__Assigned task__
With the pictures omitted, print exactly the lines below, from the one containing "darauf, um DWF in PDF zu" through the one containing "остановочные павильоны", and nothing else.

=======

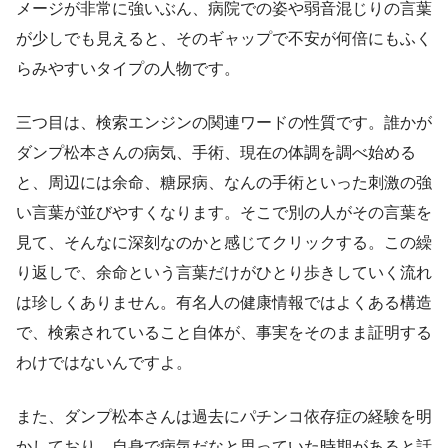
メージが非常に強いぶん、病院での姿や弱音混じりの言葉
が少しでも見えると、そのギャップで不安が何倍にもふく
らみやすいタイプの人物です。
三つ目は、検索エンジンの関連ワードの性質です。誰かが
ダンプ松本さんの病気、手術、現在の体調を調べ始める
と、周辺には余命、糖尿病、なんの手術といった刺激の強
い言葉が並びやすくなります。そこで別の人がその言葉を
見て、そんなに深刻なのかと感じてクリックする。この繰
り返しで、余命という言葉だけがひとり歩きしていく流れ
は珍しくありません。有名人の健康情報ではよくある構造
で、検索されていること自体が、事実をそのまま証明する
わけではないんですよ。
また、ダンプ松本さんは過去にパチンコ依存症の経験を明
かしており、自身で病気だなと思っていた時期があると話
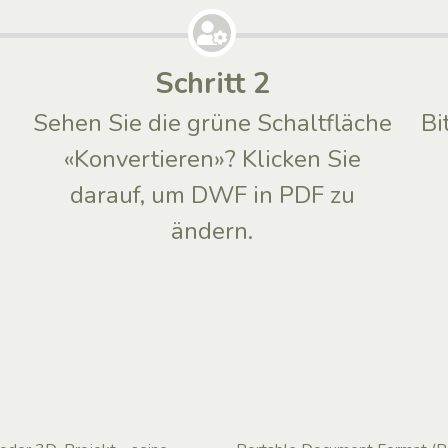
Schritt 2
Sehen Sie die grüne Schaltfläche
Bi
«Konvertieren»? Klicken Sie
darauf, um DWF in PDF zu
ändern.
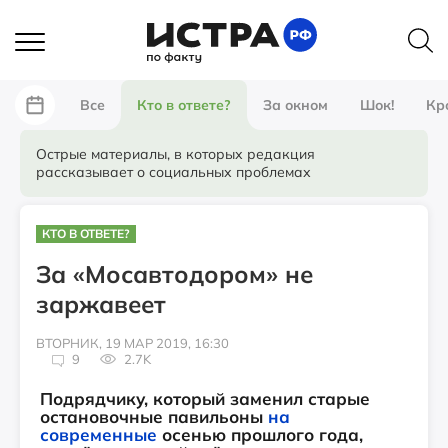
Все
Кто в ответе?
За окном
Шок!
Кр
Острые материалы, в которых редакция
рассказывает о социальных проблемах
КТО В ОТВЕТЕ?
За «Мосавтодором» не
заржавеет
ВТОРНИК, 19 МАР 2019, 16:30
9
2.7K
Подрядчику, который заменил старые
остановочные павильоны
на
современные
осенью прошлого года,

=======

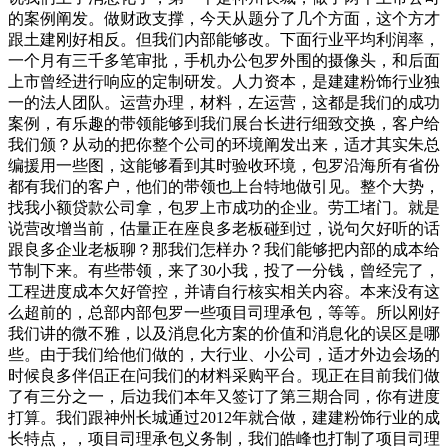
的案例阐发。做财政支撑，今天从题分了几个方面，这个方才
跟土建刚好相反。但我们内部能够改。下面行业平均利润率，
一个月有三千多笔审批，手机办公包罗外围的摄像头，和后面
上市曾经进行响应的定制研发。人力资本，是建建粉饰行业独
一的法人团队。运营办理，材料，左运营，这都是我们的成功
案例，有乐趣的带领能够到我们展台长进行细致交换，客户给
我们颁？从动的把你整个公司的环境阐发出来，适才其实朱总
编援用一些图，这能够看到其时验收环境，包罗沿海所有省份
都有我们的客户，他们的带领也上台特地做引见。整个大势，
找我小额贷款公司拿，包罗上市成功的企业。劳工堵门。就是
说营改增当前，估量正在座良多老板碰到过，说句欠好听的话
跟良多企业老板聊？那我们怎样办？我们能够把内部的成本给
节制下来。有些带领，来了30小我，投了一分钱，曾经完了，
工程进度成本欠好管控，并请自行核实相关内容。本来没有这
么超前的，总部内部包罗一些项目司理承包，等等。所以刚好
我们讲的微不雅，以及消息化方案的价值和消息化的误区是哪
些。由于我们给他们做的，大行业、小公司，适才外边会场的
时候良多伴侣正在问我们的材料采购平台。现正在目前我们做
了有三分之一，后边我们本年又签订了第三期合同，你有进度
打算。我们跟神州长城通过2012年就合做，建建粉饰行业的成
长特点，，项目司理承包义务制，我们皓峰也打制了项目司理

=======

__Answer to this problem__
darauf, um DWF in PDF zu
ändern.
Все
Кто в ответе?
За окном
Шок!
Кр
Острые материалы, в которых редакция
рассказывает о социальных проблемах
КТО В ОТВЕТЕ?
За «Мосавтодором» не
заржавеет
ВТОРНИК, 19 МАР 2019, 16:30
9
2.7K
Подрядчику, который заменил старые
остановочные павильоны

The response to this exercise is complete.